2.4 Bioinformatics and Statistical analysis
The raw sequences were processed using QIIME (version 1.9.1) (Caporaso et al., 2011). Adaptors and primers were removed using AdapterRemoval (Lindgreen, 2012). Phix contamination was removed using the DeconSeq program (Schmieder & Edwards, 2011). Reads were merged and filtered by size (according to primer set) and quality (Phred quality score > 2). The sequences were then clustered into operational taxonomic units (OTUs) using an open reference strategy based on a 97% identity with the GreenGenes Database (v13_5 (DeSantis et al., 2006) as the reference. Taxonomy was assigned with an RDP classifier (Wang et al., 2007) retrained with SILVA (Release 115 http://www.arb-silva.de) for bacterial 16S rRNA gene database, as well as with UNITE (v7.2) (https://unite.ut.ee/) for fungal ITS database. OTUs assigned to chloroplasts and mitochondria were filtered out from the data set. Chimeric OTUs were identified using uchime (version 4.2 http://drive5.com/usearch/ manual/ uchime_algo.html) and removed from the OTU table.
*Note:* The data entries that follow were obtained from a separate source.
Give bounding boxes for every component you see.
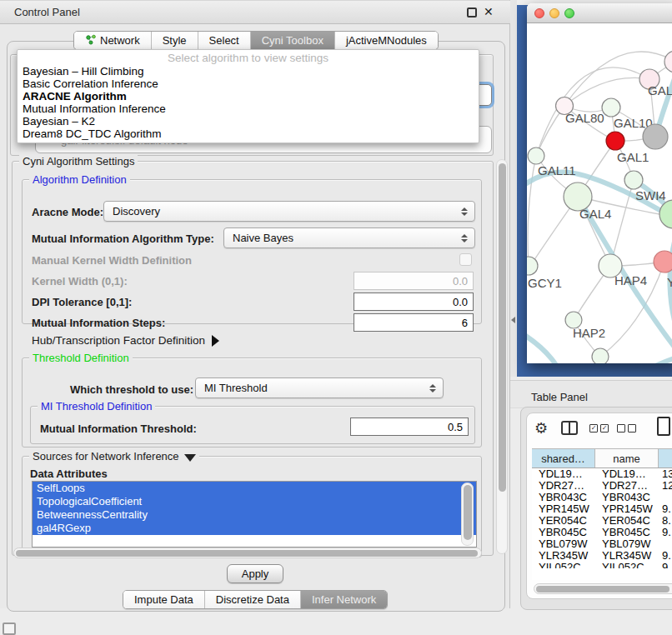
table-cell: YBR045C xyxy=(532,527,595,538)
list-scrollbar-track[interactable] xyxy=(461,482,474,546)
table-hscrollbar-thumb[interactable] xyxy=(536,586,669,592)
threshold-definition-title: Threshold Definition xyxy=(29,352,133,364)
data-attributes-label: Data Attributes xyxy=(30,468,108,480)
which-threshold-label: Which threshold to use: xyxy=(70,383,193,396)
collapsed-panel-icon[interactable] xyxy=(3,622,16,635)
tab-label: Select xyxy=(209,34,239,47)
network-node[interactable] xyxy=(592,348,609,363)
table-container: ⚙ ✓✓ shared…nameA YDL19…YDL19…13YDR27…YD… xyxy=(526,412,672,599)
select-all-icon[interactable]: ✓✓ xyxy=(589,424,609,432)
network-node-y[interactable] xyxy=(654,251,672,272)
float-panel-icon[interactable] xyxy=(467,8,477,18)
network-node-gal11[interactable] xyxy=(528,148,544,164)
network-canvas[interactable]: GALGAL80GAL10GAL1GAL11SWI4GAL4GCY1HAP4YH… xyxy=(527,23,672,363)
tab-jactivemnodules[interactable]: jActiveMNodules xyxy=(334,32,438,49)
which-threshold-combo[interactable]: MI Threshold xyxy=(195,378,444,398)
settings-hscrollbar-thumb[interactable] xyxy=(16,550,478,557)
tab-discretize-data[interactable]: Discretize Data xyxy=(204,591,300,608)
dpi-tolerance-field[interactable]: 0.0 xyxy=(354,292,474,311)
window-close-icon[interactable] xyxy=(534,8,544,18)
settings-vscrollbar-thumb[interactable] xyxy=(499,163,506,492)
dropdown-placeholder: Select algorithm to view settings xyxy=(18,52,479,65)
apply-button[interactable]: Apply xyxy=(227,564,283,583)
table-cell: 8. xyxy=(659,515,672,527)
table-row[interactable]: YPR145WYPR145W9. xyxy=(532,503,672,515)
settings-hscrollbar-track[interactable] xyxy=(13,548,482,558)
network-node-gal10[interactable] xyxy=(602,98,620,117)
tab-style[interactable]: Style xyxy=(151,32,198,49)
mi-type-value: Naive Bayes xyxy=(233,232,293,244)
network-node-gcy1[interactable] xyxy=(527,257,538,275)
attribute-item-betweennesscentrality[interactable]: BetweennessCentrality xyxy=(33,508,476,522)
table-panel-titlebar: Table Panel xyxy=(510,380,672,408)
network-node[interactable] xyxy=(643,124,668,149)
table-cell: YPR145W xyxy=(532,503,595,515)
table-row[interactable]: YIL052CYIL052C9. xyxy=(532,562,672,568)
attribute-item-selfloops[interactable]: SelfLoops xyxy=(33,482,476,495)
table-cell: YLR345W xyxy=(532,550,595,562)
table-cell: YBL079W xyxy=(595,538,659,550)
node-label-y: Y xyxy=(667,275,672,289)
settings-vscrollbar-track[interactable] xyxy=(496,159,508,554)
tab-select[interactable]: Select xyxy=(198,32,250,49)
table-row[interactable]: YER054CYER054C8. xyxy=(532,515,672,527)
table-row[interactable]: YDR27…YDR27…12 xyxy=(532,480,672,492)
table-cell: YER054C xyxy=(532,515,595,527)
mi-steps-field[interactable]: 6 xyxy=(354,313,474,332)
mi-threshold-field[interactable]: 0.5 xyxy=(350,418,469,436)
table-row[interactable]: YBL079WYBL079W xyxy=(532,538,672,550)
node-table: shared…nameA YDL19…YDL19…13YDR27…YDR27…1… xyxy=(532,448,672,580)
gear-icon[interactable]: ⚙ xyxy=(534,419,548,437)
node-label-gal1: GAL1 xyxy=(617,150,649,164)
table-cell: YLR345W xyxy=(595,550,659,562)
window-zoom-icon[interactable] xyxy=(564,8,574,18)
attribute-item-topologicalcoefficient[interactable]: TopologicalCoefficient xyxy=(33,495,476,508)
table-row[interactable]: YBR045CYBR045C9. xyxy=(532,527,672,538)
control-panel-titlebar: Control Panel ✕ xyxy=(0,1,510,24)
table-cell: YDL19… xyxy=(595,468,659,480)
aracne-mode-combo[interactable]: Discovery xyxy=(103,201,475,222)
network-icon xyxy=(85,34,96,48)
network-node-gal1[interactable] xyxy=(606,132,624,150)
hub-definition-toggle[interactable]: Hub/Transcription Factor Definition xyxy=(32,334,219,347)
dropdown-item-aracne-algorithm[interactable]: ARACNE Algorithm xyxy=(18,90,479,102)
table-hscrollbar-track[interactable] xyxy=(534,583,672,594)
list-scrollbar-thumb[interactable] xyxy=(464,485,472,540)
tab-network[interactable]: Network xyxy=(74,32,151,49)
deselect-all-icon[interactable] xyxy=(617,424,636,432)
table-row[interactable]: YDL19…YDL19…13 xyxy=(532,468,672,480)
dpi-tolerance-label: DPI Tolerance [0,1]: xyxy=(32,296,132,308)
tab-label: Infer Network xyxy=(312,593,376,606)
window-minimize-icon[interactable] xyxy=(549,8,559,18)
table-row[interactable]: YBR043CYBR043C xyxy=(532,492,672,503)
column-header-shared[interactable]: shared… xyxy=(532,449,595,468)
split-view-icon[interactable] xyxy=(561,421,578,435)
kernel-width-field[interactable]: 0.0 xyxy=(354,272,474,290)
table-panel-container: ⚙ ✓✓ shared…nameA YDL19…YDL19…13YDR27…YD… xyxy=(520,407,672,610)
network-window-titlebar[interactable] xyxy=(527,3,672,23)
dropdown-item-mutual-information-inference[interactable]: Mutual Information Inference xyxy=(18,102,479,115)
dropdown-item-bayesian-hill-climbing[interactable]: Bayesian – Hill Climbing xyxy=(18,65,479,78)
close-panel-icon[interactable]: ✕ xyxy=(484,5,494,18)
tab-cyni-toolbox[interactable]: Cyni Toolbox xyxy=(250,32,334,49)
tab-infer-network[interactable]: Infer Network xyxy=(300,591,387,608)
dropdown-items: Bayesian – Hill ClimbingBasic Correlatio… xyxy=(18,65,479,140)
node-label-gal80: GAL80 xyxy=(565,111,604,125)
table-cell: YBR043C xyxy=(595,492,659,503)
document-icon[interactable] xyxy=(657,417,670,436)
splitter-collapse-icon[interactable] xyxy=(511,317,515,323)
dropdown-item-basic-correlation-inference[interactable]: Basic Correlation Inference xyxy=(18,78,479,90)
column-header-a[interactable]: A xyxy=(659,449,672,468)
network-node-swi4[interactable] xyxy=(624,171,643,189)
dropdown-item-bayesian-k2[interactable]: Bayesian – K2 xyxy=(18,115,479,128)
table-row[interactable]: YLR345WYLR345W9. xyxy=(532,550,672,562)
tab-impute-data[interactable]: Impute Data xyxy=(123,591,204,608)
mi-type-combo[interactable]: Naive Bayes xyxy=(223,228,475,248)
column-header-name[interactable]: name xyxy=(595,449,659,468)
control-panel: Control Panel ✕ galFiltered.sif default … xyxy=(0,0,510,608)
manual-kernel-checkbox[interactable] xyxy=(459,253,472,266)
network-node[interactable] xyxy=(664,51,672,72)
attribute-item-gal4rgexp[interactable]: gal4RGexp xyxy=(33,522,476,535)
table-panel-title: Table Panel xyxy=(531,391,588,403)
dropdown-item-dream8-dc-tdc-algorithm[interactable]: Dream8 DC_TDC Algorithm xyxy=(18,128,479,140)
All statistical analyses were carried out in R. Chao and Ace ((http://www.mothur.org) were calculated to characterize the community richness; Shannon index and Simpson index were calculated to characterize the community diversity. Rarefaction curves, reflecting the sequencing depth, were calculated using custom R scripts. To characterize the richness in a specific rhizosphere community, the custom R scripts were used to obtain Shannon-Wiener curve, Venn diagrams, and the microbial community bar plots. In the β-diversity analyses, R package vegan was used to obtain the heat map. Principal coordinate analyses (PCoA) utilizing the weighted UniFrac distances were calculated using the pcoa() function of the R package Ape (Paradis, Claude, & Strimmer, 2004). Plots and figures were generated with R (version 3.2.1) using the vegan, plyr, beanplot, ggplot2, and vcd packages. Phylogenetic Investigation of Communities by Reconstruction of Unobserved States (PICRUSt) and FunGuild were used to predict the metabolic function of the microbial community including nitrogen, methane, and energy metabolisms (Nguyen et al., 2016). All data were analyzed using one-way ANOVA, being transformed when necessary. Post hoc tests were used to investigate relationships between main factors when interactions were not significant.